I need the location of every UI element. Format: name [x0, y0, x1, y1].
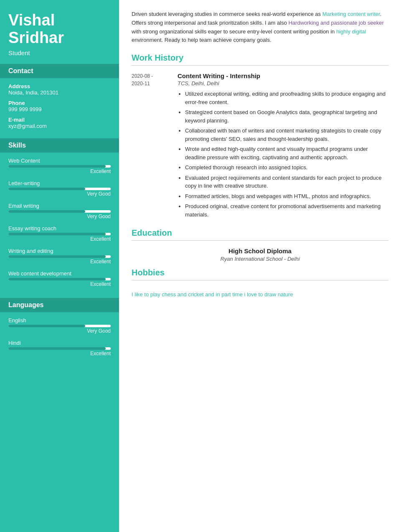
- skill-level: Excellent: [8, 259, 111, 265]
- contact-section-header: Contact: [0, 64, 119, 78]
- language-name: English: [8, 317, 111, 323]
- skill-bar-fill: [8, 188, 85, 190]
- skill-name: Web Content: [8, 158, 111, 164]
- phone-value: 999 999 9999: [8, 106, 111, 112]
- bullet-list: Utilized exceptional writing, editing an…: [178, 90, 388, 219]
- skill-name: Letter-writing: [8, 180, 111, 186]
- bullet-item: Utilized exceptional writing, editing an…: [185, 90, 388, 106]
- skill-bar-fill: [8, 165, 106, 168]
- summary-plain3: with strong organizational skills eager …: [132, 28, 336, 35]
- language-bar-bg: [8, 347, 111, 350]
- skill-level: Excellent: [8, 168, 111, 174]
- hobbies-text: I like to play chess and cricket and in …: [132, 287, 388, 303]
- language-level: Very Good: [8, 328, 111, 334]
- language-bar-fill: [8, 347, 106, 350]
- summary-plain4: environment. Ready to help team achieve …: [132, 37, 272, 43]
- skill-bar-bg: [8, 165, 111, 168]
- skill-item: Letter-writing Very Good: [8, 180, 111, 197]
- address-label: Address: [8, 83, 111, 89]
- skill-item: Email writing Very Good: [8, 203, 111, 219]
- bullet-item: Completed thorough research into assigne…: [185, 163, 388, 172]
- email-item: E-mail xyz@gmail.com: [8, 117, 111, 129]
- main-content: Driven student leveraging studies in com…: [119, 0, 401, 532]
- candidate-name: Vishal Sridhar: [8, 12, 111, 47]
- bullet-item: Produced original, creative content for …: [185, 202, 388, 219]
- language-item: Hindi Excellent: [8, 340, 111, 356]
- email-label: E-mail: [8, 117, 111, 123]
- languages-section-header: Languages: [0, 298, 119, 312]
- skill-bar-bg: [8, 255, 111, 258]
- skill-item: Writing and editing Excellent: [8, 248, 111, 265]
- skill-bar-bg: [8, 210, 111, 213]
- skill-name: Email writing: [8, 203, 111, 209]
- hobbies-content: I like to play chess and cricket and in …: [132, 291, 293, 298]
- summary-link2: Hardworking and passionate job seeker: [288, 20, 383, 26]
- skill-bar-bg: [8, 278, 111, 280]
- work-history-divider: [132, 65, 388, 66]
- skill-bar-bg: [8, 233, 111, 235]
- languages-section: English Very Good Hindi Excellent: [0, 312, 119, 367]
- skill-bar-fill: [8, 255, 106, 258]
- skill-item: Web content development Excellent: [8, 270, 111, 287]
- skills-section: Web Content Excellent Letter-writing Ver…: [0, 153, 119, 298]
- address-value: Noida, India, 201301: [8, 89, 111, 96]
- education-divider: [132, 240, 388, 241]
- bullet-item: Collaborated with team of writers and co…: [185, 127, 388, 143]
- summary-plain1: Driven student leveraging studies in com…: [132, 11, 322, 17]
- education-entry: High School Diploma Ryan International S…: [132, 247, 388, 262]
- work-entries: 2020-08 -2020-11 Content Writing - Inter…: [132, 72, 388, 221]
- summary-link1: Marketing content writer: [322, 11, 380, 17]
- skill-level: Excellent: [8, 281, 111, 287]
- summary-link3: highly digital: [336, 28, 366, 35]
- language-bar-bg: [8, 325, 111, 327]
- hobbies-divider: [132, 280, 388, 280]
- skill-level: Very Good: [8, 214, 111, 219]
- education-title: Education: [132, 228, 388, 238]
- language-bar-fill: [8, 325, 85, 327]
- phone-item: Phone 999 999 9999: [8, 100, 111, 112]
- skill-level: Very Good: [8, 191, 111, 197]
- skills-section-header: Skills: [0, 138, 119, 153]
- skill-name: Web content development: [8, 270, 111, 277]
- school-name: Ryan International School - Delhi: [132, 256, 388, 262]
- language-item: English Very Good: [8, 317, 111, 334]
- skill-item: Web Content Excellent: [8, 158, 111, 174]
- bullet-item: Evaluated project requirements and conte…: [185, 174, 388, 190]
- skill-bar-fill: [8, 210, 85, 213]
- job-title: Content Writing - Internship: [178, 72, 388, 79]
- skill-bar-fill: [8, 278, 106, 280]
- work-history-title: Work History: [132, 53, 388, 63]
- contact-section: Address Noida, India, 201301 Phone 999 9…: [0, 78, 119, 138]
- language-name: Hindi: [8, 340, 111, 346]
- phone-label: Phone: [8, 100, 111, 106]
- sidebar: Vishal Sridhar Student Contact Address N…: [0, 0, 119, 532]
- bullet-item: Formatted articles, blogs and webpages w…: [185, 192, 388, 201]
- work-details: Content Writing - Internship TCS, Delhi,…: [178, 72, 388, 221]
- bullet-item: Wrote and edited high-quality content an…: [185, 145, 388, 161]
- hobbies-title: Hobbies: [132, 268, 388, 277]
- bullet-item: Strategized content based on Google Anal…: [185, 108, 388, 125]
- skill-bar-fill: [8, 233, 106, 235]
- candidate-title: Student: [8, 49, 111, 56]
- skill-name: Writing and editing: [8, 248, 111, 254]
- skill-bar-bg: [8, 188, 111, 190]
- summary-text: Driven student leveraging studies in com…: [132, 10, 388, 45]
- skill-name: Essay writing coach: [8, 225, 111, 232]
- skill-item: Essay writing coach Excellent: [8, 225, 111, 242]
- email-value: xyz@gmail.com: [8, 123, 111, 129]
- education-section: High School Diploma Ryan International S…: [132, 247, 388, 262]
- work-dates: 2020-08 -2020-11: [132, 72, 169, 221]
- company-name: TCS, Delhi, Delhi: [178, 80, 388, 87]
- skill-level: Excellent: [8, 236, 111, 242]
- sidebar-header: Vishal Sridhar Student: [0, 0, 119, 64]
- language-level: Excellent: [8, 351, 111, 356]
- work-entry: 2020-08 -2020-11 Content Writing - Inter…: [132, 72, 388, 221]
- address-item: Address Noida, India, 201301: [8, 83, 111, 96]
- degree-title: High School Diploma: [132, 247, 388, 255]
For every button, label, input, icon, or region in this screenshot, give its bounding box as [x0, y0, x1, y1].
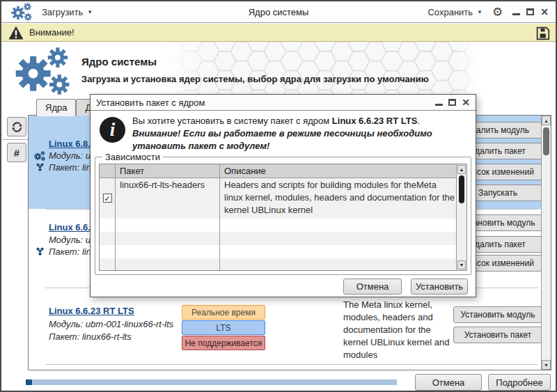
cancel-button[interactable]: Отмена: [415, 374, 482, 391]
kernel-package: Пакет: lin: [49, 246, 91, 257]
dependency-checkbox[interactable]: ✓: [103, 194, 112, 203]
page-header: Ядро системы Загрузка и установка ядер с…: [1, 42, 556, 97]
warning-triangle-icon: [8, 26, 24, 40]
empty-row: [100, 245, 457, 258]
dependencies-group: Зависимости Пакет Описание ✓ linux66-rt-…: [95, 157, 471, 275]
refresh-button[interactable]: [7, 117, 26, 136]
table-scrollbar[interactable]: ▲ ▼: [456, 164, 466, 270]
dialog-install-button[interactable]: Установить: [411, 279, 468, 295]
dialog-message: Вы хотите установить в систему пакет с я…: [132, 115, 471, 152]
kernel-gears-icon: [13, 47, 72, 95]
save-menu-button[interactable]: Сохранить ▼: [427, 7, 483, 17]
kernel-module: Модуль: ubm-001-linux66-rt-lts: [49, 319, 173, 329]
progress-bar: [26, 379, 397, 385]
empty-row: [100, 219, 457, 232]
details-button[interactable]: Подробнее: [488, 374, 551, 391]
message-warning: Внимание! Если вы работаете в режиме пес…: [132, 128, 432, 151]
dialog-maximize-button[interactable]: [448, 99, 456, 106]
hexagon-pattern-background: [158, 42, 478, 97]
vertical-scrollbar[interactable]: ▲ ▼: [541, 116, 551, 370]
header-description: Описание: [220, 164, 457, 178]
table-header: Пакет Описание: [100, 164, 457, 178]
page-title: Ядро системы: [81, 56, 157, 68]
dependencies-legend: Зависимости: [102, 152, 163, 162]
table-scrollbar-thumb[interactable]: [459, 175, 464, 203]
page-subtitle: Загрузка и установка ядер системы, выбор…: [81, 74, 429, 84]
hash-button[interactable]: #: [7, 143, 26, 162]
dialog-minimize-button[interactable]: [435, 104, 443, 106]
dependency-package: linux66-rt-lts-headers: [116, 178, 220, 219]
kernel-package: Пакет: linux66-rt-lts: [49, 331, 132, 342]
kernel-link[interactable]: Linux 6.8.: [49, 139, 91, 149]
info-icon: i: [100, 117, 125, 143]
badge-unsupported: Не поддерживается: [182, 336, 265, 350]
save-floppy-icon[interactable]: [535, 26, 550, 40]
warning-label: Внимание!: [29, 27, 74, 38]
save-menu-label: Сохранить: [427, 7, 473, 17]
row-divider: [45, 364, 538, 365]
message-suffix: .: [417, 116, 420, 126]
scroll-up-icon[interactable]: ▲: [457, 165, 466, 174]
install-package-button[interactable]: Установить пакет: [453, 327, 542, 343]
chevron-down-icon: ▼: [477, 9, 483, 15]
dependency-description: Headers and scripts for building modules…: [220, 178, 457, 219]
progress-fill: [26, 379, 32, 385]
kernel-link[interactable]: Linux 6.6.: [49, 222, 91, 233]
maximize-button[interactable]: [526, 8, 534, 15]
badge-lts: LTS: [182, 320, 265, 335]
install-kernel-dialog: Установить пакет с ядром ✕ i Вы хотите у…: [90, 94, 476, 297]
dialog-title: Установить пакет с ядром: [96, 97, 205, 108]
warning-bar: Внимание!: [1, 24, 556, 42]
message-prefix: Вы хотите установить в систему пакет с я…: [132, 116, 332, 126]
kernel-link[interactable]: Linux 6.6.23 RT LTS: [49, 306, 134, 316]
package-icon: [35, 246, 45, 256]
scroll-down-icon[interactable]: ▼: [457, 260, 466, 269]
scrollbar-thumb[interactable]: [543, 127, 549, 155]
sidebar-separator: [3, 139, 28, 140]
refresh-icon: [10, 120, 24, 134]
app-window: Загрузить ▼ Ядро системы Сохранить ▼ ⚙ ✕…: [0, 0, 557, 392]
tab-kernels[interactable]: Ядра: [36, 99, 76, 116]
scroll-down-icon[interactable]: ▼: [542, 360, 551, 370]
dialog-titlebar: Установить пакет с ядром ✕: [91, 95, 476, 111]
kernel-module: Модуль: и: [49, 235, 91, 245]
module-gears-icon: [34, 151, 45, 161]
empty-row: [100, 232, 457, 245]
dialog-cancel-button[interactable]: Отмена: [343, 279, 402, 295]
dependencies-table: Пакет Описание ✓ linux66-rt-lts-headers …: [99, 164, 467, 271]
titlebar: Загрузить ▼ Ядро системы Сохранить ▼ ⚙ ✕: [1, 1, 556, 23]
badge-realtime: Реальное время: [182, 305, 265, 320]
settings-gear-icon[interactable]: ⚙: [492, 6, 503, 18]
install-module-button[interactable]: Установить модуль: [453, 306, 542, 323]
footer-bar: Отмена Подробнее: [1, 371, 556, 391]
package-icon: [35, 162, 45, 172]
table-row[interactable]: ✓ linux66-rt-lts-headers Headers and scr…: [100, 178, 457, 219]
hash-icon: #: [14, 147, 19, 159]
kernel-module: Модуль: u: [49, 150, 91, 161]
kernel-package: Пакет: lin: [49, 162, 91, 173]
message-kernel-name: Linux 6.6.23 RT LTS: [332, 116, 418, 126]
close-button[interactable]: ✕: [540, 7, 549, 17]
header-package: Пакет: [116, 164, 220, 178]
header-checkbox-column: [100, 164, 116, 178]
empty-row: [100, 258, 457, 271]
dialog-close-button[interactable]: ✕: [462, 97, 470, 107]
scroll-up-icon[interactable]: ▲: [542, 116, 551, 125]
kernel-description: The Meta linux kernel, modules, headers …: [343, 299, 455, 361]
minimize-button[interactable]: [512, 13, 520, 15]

▸ TRY IT
Every line of the records above where the string "систему" is found should be copied.

▸ RESULT BELOW
dialog-message: Вы хотите установить в систему пакет с я…: [132, 115, 471, 152]
message-prefix: Вы хотите установить в систему пакет с я…: [132, 116, 332, 126]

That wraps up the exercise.